EDITO …

« La démocratie, c’est cause toujours ; la dictature, c’est ferme ta gueule. » Ce vieux slogan se trouve aujourd’hui quelque peu modifié.
La démocratie c’est aussi « ferme ta gueule », surtout lorsqu’elle s’est débrouillée pour que plus personne n’ait envie de l’ouvrir.

Les ministres en charge de la répression (Intérieur, Justice) se tirent la bourre pour obtenir la médaille de la loi la plus autoritaire :
Perben avait ouvert la compétition en juillet avec sa première refonte du Code pénal, Sarkozy le talonne avec son projet de loi sur la sécurité intérieure qui devrait être voté au Parlement dans les semaines à venir et qui prévoit une cinquantaine de transformations d’articles du même code. Ce texte contient entre autres le rétablissement des délits de mendicité, de racolage passif, de la prison ferme pour les stationnements dans les halls d’immeuble, comme pour les squatteurs et les gens du voyage.
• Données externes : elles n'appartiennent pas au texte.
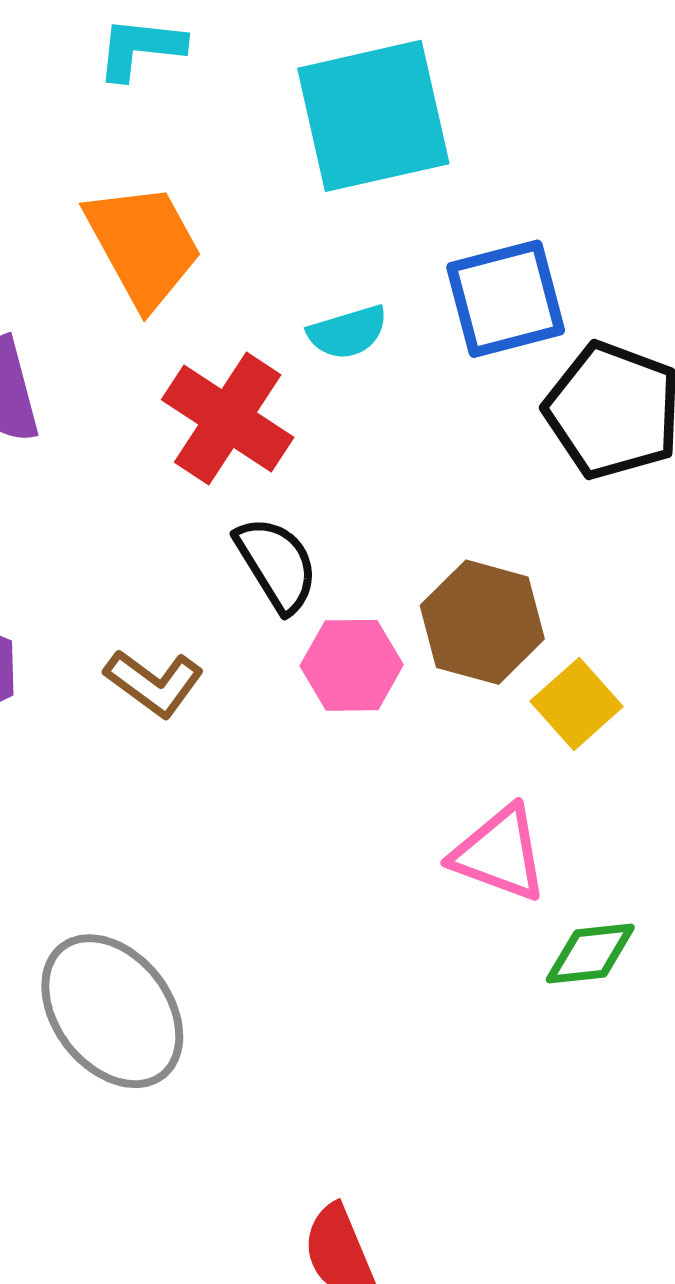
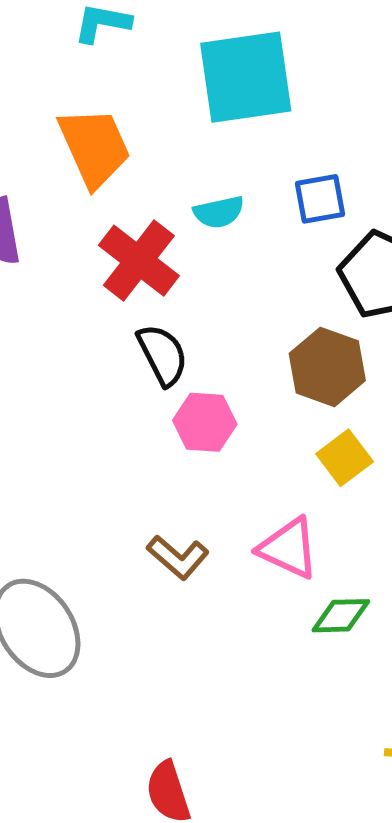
blue square: (506, 299) -> (320, 199), size x0.7
brown hexagon: (482, 622) -> (327, 367), moved
brown L-shape: (154, 683) -> (178, 557), moved

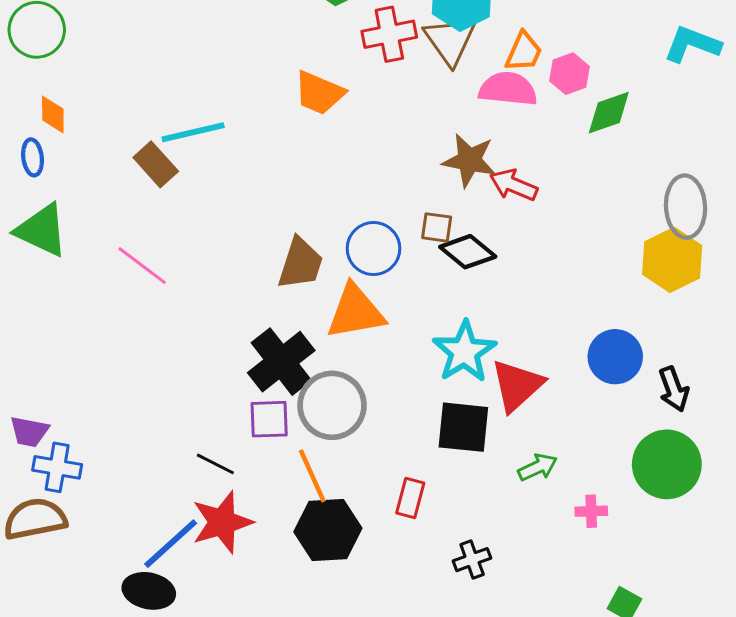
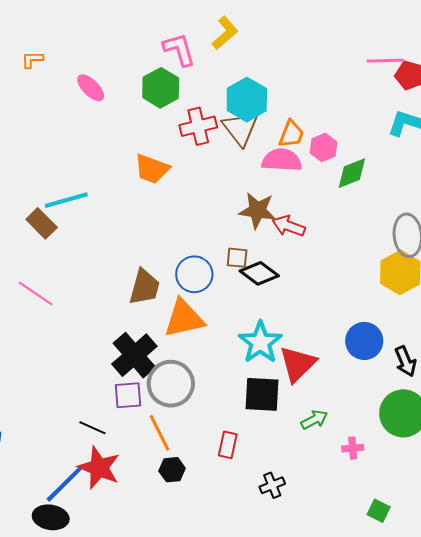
red star: (222, 522) -> (99, 468), turned -30
black hexagon: (328, 530) -> (172, 470), size x0.6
Au moins, ceux qui souhaitaient plus de lois et plus d’Etat dans l’organisation sociale sont servis. Nous, nous nous demandons jusqu’où cette déraison pourra emmener l’ensemble de la société sans qu’il y ait de véritables réactions. Les quatorze ans de gauche plurielle auront fini de casser toutes les formes de communauté qui échappaient au contrôle du pouvoir, tentant de faire de l’Etat la seule communauté légale. Notre seule satisfaction est que nous voyons aujourd’hui tous ceux qui se partageaient les postes de responsabilité largement rétribués il y a à peine un an se décomposer littéralement sous des questions existentielles du type « suis-je de gauche ou de droite ? »
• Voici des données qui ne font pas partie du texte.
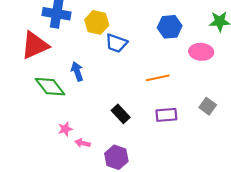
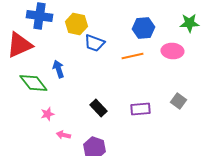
orange line: (158, 78) -> (132, 56), moved
pink star: (65, 129) -> (47, 114), moved

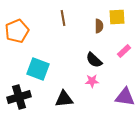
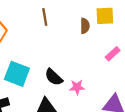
black semicircle: (94, 60) -> (54, 77), moved

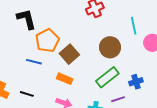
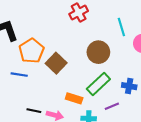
orange rectangle: (65, 79) -> (74, 98), moved
blue cross: (136, 82) -> (129, 86), turned 32
black line: (27, 94) -> (34, 111), moved

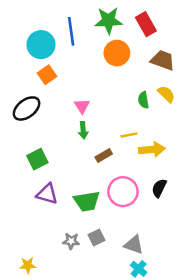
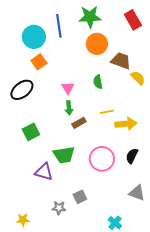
red rectangle: (146, 24) -> (133, 20), moved
brown trapezoid: (163, 60) -> (121, 61), moved
green semicircle: (143, 100) -> (98, 82), moved
brown rectangle: (104, 155) -> (79, 123), moved
purple triangle: (47, 194) -> (44, 172), moved
green trapezoid: (87, 201) -> (64, 155), moved
gray star: (71, 241) -> (59, 208), moved
gray triangle: (134, 245) -> (137, 193), moved

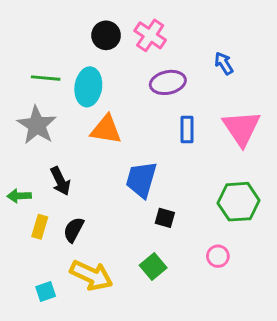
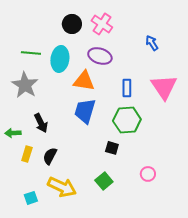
purple ellipse: (168, 82) -> (100, 56), moved, turned 30
orange triangle: (106, 130) -> (84, 81), moved
blue trapezoid: (141, 180) -> (85, 111), moved
green hexagon: (239, 202) -> (127, 120), moved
Le deal proposé depuis le milieu du xixe siècle aux ouvriers garantis consistait à leur proposer d’abandonner le terrain de la lutte des classes et de rejoindre le camp des propriétaires : c’est dans le développement de cette proposition qu’ont disparu les liens sociaux de quartier, de lieux de travail, d’associations… Cet échange risque de ne plus tenir très longtemps si l’on en croit les signes extérieurs d’une économie qui semble malade : le niveau de vie baisse, le passage à l’euro vide inexorablement les porte-monnaie, le chômage augmente en même temps que les allocations baissent, le service public se délite et se vend au privé qui a moins de scrupules à précariser une main-d’œuvre en surnombre, les usines ferment et se délocalisent laissant en plan ceux qui ne veulent pas se plier aux lois intransigeantes du marché du travail, et ce quand il y a de l’embauche, une guerre se prépare, les investissements boursiers sont en crise ; bref tout ne va pas pour le mieux dans le meilleur des mondes. Et là, on comprend mieux l’hystérie sécuritaire du pouvoir : il a raison de s’inquiéter des réactions d’une jeunesse que non seulement on laisse en plan, mais à qui on se met à interdire tous les moyens de survie pourtant vitaux.
C’est avant la prison qu’il est préférable de se battre contre l’enfermement : la bataille contre le tout-sécuritaire concerne bon nombre de personnes qui se sont laissé endormir par une idéologie droit-de-l’hommiste qui pose le Droit, la Justice comme des valeurs transcendantales quand elles ne sont que l’expression d’une classe dominante. Les enseignants, les éducateurs sont appelés à devenir des agents de la répression, à eux de réagir et de refuser concrètement dans leurs lieux de travail de devenir à leur tour des auxiliaires de police. Le temps n’est plus aux colloques ronronnants, aux débats sans lendemain, aux bonnes intentions sans suite ; il est aux rencontres capables de fabriquer des critiques, il est aux associations soucieuses de bloquer la machine, il est à l’imagination de nouvelles formes d’organisation, il est à la diffusion de notre conception des rapports sociaux.